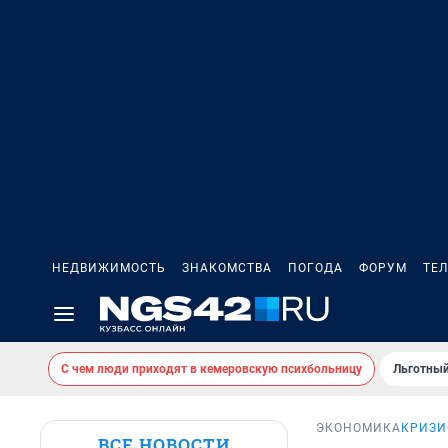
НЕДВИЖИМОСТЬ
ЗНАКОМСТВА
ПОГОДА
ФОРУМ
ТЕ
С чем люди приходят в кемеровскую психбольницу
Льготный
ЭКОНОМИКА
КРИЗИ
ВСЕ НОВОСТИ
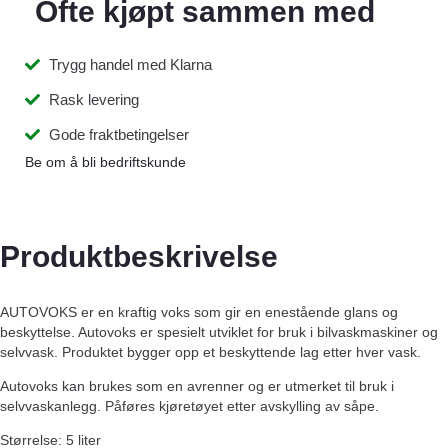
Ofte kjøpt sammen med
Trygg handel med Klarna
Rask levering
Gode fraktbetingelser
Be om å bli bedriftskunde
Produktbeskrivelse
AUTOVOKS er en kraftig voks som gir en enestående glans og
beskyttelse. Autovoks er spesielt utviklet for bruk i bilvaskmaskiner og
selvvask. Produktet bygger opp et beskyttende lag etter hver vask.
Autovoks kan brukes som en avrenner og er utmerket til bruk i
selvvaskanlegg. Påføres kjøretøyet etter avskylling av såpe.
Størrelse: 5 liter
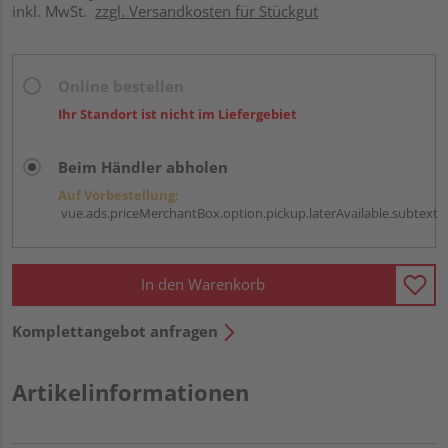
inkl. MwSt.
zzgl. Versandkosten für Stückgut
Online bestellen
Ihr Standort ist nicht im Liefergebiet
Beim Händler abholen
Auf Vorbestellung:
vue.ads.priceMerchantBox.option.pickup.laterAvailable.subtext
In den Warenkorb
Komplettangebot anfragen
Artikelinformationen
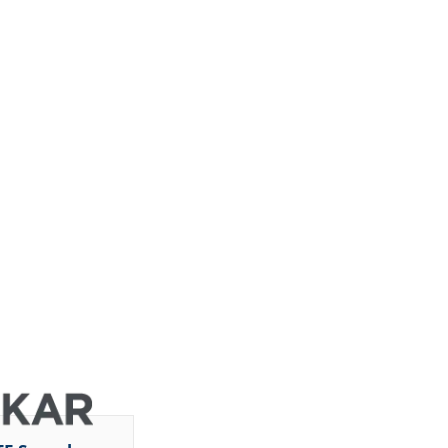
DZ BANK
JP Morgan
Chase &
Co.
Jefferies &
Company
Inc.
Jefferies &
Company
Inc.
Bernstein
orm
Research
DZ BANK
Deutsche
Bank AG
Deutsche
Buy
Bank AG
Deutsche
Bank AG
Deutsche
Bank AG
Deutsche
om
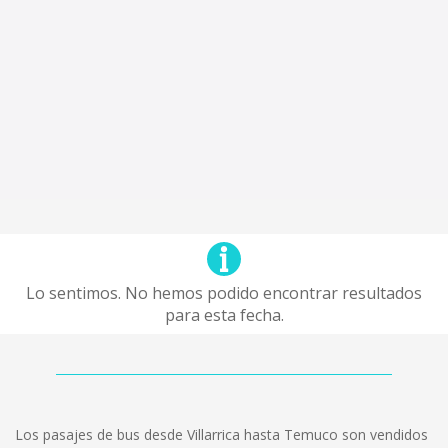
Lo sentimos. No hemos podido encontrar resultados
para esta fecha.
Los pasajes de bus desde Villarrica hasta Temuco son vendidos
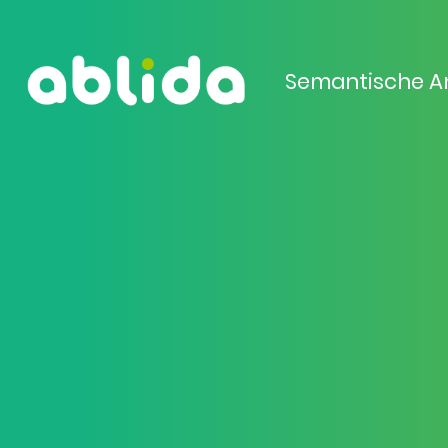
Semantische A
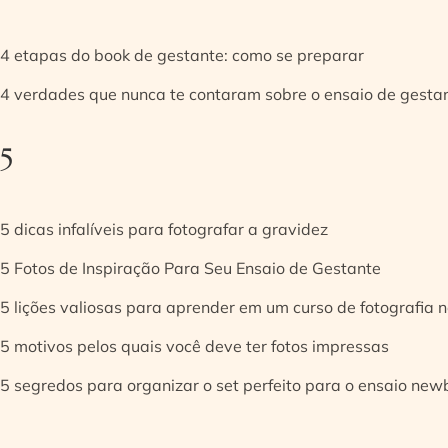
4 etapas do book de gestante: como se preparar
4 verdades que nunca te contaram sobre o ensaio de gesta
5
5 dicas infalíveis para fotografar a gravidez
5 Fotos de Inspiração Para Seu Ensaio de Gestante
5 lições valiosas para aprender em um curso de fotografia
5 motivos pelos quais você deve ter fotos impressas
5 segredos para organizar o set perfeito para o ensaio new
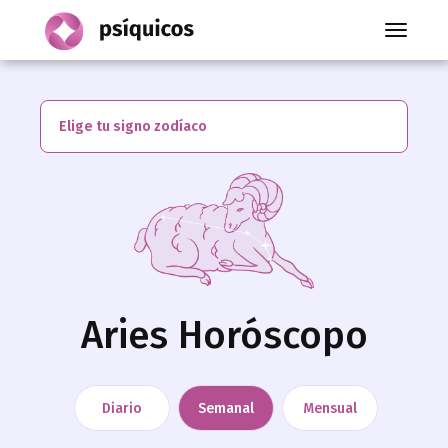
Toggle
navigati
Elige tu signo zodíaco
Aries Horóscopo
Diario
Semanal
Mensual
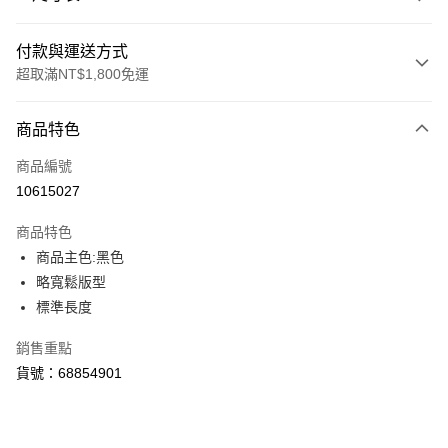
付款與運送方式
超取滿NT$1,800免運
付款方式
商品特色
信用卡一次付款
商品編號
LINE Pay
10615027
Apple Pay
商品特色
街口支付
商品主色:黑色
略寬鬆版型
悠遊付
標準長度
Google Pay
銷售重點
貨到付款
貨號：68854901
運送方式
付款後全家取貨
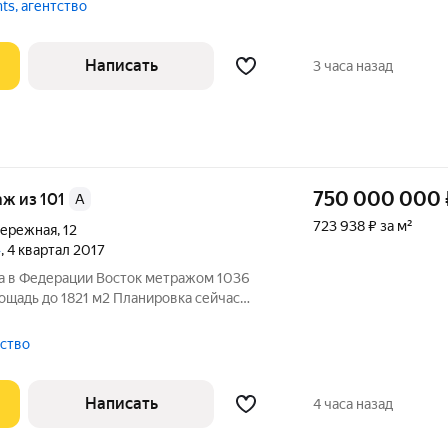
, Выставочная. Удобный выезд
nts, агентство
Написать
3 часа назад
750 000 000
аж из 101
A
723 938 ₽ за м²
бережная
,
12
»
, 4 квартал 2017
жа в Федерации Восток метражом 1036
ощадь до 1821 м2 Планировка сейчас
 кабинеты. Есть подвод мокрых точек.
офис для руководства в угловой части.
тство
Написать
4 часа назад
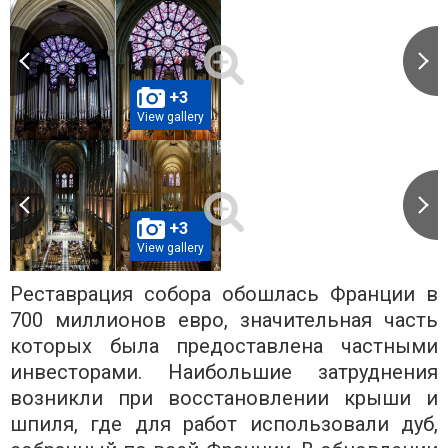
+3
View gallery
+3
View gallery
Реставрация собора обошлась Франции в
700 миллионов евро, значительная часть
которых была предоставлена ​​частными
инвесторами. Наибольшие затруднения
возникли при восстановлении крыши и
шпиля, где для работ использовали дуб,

...

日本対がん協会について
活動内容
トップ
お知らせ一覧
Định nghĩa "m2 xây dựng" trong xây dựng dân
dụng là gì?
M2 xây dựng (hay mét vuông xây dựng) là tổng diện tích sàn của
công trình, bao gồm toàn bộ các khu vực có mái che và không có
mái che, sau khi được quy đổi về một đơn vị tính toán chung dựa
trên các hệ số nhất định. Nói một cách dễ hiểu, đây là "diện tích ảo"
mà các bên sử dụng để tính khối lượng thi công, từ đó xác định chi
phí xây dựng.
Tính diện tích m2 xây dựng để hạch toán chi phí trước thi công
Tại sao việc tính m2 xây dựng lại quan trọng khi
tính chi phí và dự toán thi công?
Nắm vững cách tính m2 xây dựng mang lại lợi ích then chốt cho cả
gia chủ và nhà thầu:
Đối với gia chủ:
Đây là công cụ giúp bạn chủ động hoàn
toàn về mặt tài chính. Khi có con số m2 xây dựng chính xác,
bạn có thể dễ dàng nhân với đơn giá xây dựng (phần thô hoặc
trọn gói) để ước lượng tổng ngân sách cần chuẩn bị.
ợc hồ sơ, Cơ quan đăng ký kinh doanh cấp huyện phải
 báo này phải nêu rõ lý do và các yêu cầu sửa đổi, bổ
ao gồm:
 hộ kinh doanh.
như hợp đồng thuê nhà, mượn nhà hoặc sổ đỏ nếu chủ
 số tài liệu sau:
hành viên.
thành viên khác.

---

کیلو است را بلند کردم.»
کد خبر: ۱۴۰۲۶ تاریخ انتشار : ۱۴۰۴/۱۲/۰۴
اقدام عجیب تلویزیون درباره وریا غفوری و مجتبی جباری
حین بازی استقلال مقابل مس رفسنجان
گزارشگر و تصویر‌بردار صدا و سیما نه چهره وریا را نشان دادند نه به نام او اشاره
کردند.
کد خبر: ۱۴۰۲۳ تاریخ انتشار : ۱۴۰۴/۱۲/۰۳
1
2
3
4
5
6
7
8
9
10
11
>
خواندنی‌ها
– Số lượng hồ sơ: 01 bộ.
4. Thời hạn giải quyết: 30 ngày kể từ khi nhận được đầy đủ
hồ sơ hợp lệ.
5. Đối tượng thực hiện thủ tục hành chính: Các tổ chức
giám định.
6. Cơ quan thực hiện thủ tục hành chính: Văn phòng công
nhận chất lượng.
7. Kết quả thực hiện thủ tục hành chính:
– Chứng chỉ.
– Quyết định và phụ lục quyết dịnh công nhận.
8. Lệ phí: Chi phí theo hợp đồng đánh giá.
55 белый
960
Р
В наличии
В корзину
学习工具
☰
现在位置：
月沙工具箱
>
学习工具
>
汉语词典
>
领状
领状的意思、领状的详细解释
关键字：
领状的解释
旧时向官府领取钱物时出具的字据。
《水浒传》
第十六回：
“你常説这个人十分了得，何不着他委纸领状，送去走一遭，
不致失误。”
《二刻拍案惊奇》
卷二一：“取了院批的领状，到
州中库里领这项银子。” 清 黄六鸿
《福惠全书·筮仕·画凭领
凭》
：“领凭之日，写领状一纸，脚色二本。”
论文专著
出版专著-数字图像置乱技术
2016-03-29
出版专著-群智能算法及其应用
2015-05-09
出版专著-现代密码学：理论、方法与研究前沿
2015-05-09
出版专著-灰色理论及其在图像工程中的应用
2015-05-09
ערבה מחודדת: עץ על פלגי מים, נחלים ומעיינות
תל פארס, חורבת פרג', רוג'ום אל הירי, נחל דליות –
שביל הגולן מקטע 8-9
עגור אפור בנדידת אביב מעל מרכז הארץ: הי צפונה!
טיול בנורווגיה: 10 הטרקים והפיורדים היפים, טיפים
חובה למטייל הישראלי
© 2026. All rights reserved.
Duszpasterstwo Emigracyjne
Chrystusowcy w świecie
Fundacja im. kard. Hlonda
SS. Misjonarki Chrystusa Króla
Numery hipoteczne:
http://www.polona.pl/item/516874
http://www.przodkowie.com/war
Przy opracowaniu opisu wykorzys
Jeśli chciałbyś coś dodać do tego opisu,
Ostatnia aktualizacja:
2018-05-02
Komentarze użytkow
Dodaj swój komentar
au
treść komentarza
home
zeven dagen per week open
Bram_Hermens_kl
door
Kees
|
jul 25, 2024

▶ [PROBLEM TO SOLVE]
Would you output the lines above from the line holding "Gode fraktbetingelser" up to and including the line holding "In den Warenkorb", exactly and only those, with no pictures?

▶ [TASK SOLUTION]
Gode fraktbetingelser
Be om å bli bedriftskunde
Produktbeskrivelse
AUTOVOKS er en kraftig voks som gir en enestående glans og
beskyttelse. Autovoks er spesielt utviklet for bruk i bilvaskmaskiner og
selvvask. Produktet bygger opp et beskyttende lag etter hver vask.
Autovoks kan brukes som en avrenner og er utmerket til bruk i
selvvaskanlegg. Påføres kjøretøyet etter avskylling av såpe.
Størrelse: 5 liter
inkl. MwSt.
zzgl. Versandkosten für Stückgut
Online bestellen
Ihr Standort ist nicht im Liefergebiet
Beim Händler abholen
Auf Vorbestellung:
vue.ads.priceMerchantBox.option.pickup.laterAvailable.subtext
In den Warenkorb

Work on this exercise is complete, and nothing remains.